Par Youssef OUNAIR — DI-Africa Business Signal · Avril 2026

La découverte Venus de TotalEnergies, au large des côtes namibiennes dans le bassin Orange, est l'une des plus importantes découvertes pétrolières de la décennie. Estimée à plusieurs milliards de barils, elle positionne la Namibie comme l'un des marchés offshore les plus stratégiques du continent africain pour les années à venir.

Une Final Investment Decision (FID) est attendue fin 2026. Et pour les entreprises qui opèrent — ou qui envisagent d'opérer — en Namibie, cet événement n'est pas une simple bonne nouvelle économique. C'est un changement structurel de marché qui se prépare maintenant, ou pas du tout.

7 000 emplois. Une fenêtre courte. Des décisions qui ne s'improvisent pas.

Le chiffre à retenir : environ 7 000 emplois seront créés au pic de production — 500 postes directs, 6 500 postes indirects. Une vague de main-d'œuvre qui mêlera expatriés internationaux et talents locaux namibiens, dans un pays dont le cadre réglementaire social et fiscal est précis, exigeant et en constante évolution.

Dès la signature de la FID, les contractors internationaux de rang T1 et T2 afflueront sur le territoire. Ces entreprises — spécialisées dans la construction, l'ingénierie sous-marine, les services pétroliers ou la logistique offshore — arriveront vite, avec des équipes à déployer, des contrats à honorer, et une pression calendaire intense.

La majorité n'aura pas d'entité légale locale en Namibie.

C'est précisément là que se joue la question de la conformité RH.

Sans entité locale, la conformité ne s'improvise pas

Opérer en Namibie sans entité juridique établie expose les entreprises à des risques réels : non-conformité vis-à-vis du Namibian Inland Revenue (NamRA), litiges sociaux, pénalités fiscales, retards dans les permis de travail. Des risques qui peuvent bloquer un projet, voire compromettre l'ensemble d'un contrat.

La solution structurelle, adoptée de plus en plus par les majors et leurs sous-traitants dans ce type de contexte, c'est l'Employer of Record (EOR) : une structure locale qui emploie légalement le personnel pour le compte de l'entreprise cliente, gère la paie, les déclarations sociales, les visites médicales, les permis de travail et la conformité fiscale — de manière intégrée, réactive et conforme dès le premier jour.

DI-Africa est déjà implanté en Namibie. Nos équipes maîtrisent le cadre réglementaire local, les exigences du NamRA, et les spécificités de la main-d'œuvre sur des projets industriels d'envergure.

La preuve par le Congo : DI-Africa et Eiffage

Notre capacité à opérer à grande échelle n'est pas théorique. En mars 2026, la filiale congolaise de DI-Africa a signé un contrat d'externalisation RH avec Eiffage, l'un des leaders mondiaux de la construction et des services. DI-Africa Congo prend en charge l'intégralité de la gestion du personnel pour le compte d'Eiffage : paie, déclarations sociales, conformité, dossiers disciplinaires, visites médicales et couverture santé.

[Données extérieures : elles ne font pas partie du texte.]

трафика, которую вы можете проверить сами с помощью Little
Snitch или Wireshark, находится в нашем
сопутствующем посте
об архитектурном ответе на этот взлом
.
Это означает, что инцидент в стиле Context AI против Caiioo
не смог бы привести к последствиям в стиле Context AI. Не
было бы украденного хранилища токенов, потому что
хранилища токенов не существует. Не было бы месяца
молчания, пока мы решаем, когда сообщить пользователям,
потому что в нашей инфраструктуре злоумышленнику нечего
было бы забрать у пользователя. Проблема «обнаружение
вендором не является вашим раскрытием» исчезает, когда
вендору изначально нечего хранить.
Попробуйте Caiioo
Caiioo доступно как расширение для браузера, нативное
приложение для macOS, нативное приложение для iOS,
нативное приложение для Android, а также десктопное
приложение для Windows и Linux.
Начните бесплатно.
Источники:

La montée en puissance est rapide : 1 000 personnes gérées d'ici fin juin, 1 700 à terme. Un modèle directement transposable à tout projet d'envergure sur le continent — y compris dans le bassin Orange en Namibie.

La fenêtre d'anticipation, c'est maintenant

Les décisions de conformité ne se prennent pas en réaction à un projet déjà lancé. Elles se préparent en amont : structuration des contrats, choix du mode d'emploi, mise en place des flux de paie multidevises, traitement des permis de travail pour les expatriés, coordination avec les autorités locales.

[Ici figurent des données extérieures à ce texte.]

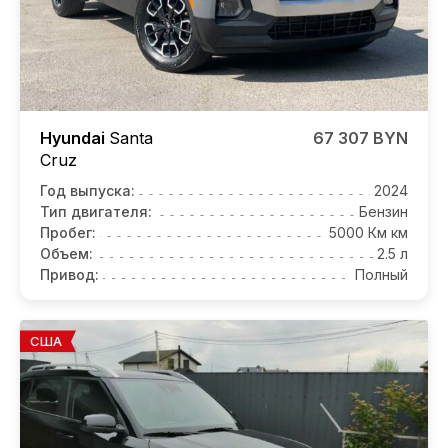
Hyundai
Santa
67 307 BYN
Cruz
Год выпуска:
2024
Тип двигателя:
Бензин
Пробег:
5000 Км км
Объем:
2.5 л
Привод:
Полный
США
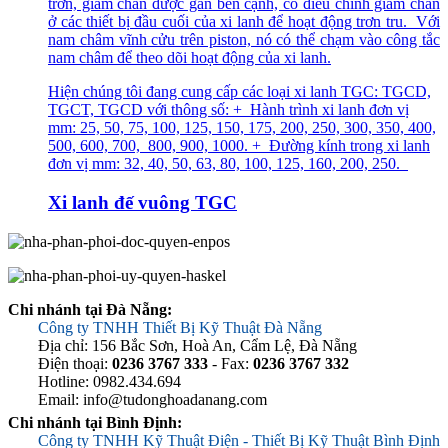
trơn, giảm chấn được gắn bên cạnh, có điều chỉnh giảm chấn
ở các thiết bị đầu cuối của xi lanh để hoạt động trơn tru. Với
nam châm vĩnh cửu trên piston, nó có thể chạm vào công tắc
nam châm để theo dõi hoạt động của xi lanh.
Hiện chúng tôi đang cung cấp các loại xi lanh TGC: TGCD,
TGCT, TGCD với thông số: + Hành trình xi lanh đơn vị
mm: 25, 50, 75, 100, 125, 150, 175, 200, 250, 300, 350, 400,
500, 600, 700, 800, 900, 1000. + Đường kính trong xi lanh
đơn vị mm: 32, 40, 50, 63, 80, 100, 125, 160, 200, 250.
Xi lanh đế vuông TGC
Chi nhánh tại Đà Nẵng:
Công ty TNHH Thiết Bị Kỹ Thuật Đà Nẵng
Địa chỉ: 156 Bắc Sơn, Hoà An, Cẩm Lệ, Đà Nẵng
Điện thoại:
0236 3767 333
- Fax:
0236 3767 332
Hotline: 0982.434.694
Email: info@tudonghoadanang.com
Chi nhánh tại Bình Định:
Công ty TNHH Kỹ Thuật Điện - Thiết Bị Kỹ Thuật Bình Định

Pour les entreprises positionnées sur Venus — ou sur d'autres projets dans la zone Orange Basin — la question n'est pas si elles auront besoin d'un partenaire RH local. C'est quand elles commenceront à s'y préparer.

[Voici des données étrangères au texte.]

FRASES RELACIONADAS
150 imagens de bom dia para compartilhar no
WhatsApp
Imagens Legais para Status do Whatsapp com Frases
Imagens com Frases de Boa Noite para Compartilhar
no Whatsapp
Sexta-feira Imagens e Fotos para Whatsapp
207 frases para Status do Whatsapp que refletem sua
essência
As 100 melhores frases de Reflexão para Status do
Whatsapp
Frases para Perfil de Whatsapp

L'Afrique subsaharienne attire en 2026 plus de 41 milliards de dollars d'investissements upstream. La Namibie en est l'un des épicentres. La crise du détroit d'Ormuz depuis février 2026 a encore accéléré ce mouvement, faisant du continent africain une nécessité géostratégique — et non plus une simple option de diversification.

DI-Africa en Namibie : déjà sur le terrain

La filiale namibienne de DI-Africa gère aujourd'hui des équipes expatriées et locales sur des projets industriels actifs. Nous maîtrisons les exigences spécifiques du marché namibien : contrats bilingues, déclarations sociales, permis de travail pour ressortissants européens, asiatiques et africains, et coordination avec les administrations locales.

Notre modèle : réactivité opérationnelle, conformité garantie, accompagnement sur la durée.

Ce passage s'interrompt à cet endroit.